NOTE! This is a read-only copy of the ENCODE2 wiki.
Please go to the ENCODE3 wiki for current information.

Data submission packaging

From Encode2 Wiki
Jump to: navigation, search

Getting Started

  • Before packaging, test your data files as custom tracks
  • The UCSC data wrangler will provide you with tab-separated text files meta-data files, with the correct extensions (.DAF, .DDF). You will need to modify the DDF to provide file names etc. from your experimental data. The DDF file is a tab-delimited file. When saving Excel spreadsheets as tab-delimited text files, it may be necessary to remove the .txt extensions.

DAF: The Data Agreement File

The Data Agreement File is a metadata file that specifies track types and submission file formats for a data type. It is created by the DCC as part of the data agreement with the data providing lab, and should not be changed unilaterally. All fields not marked optional are required. NOTE: This file was originally called the Project Information File (PIF), but the name was changed to avoid conflict with Windows .pif executable format.

  • DAF header field definitions:
grant validated
lab validated
dataType validated
compositeSuffix Basis for table and filenames.

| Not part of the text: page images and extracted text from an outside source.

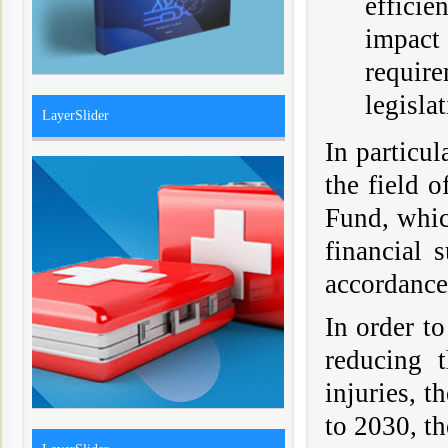
effici
impact
requir
legislat
LayerSlider
In particu
the field 
Fund, which
financial 
accordance
In order to
reducing 
injuries, t
to 2030, th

Usually this will be <lab><dataType>, e.g. UwDnaseSeq
dataAgreementSuffix Additional basis for table and filenames. Optional -- use when there are multiple data types or labs within a composite.
group Track group in the browser (e.g. map, expression, regulation)
variables Comma delimited list of variable columns used in the DDF. This should match the expVars found in the mdb for that composite.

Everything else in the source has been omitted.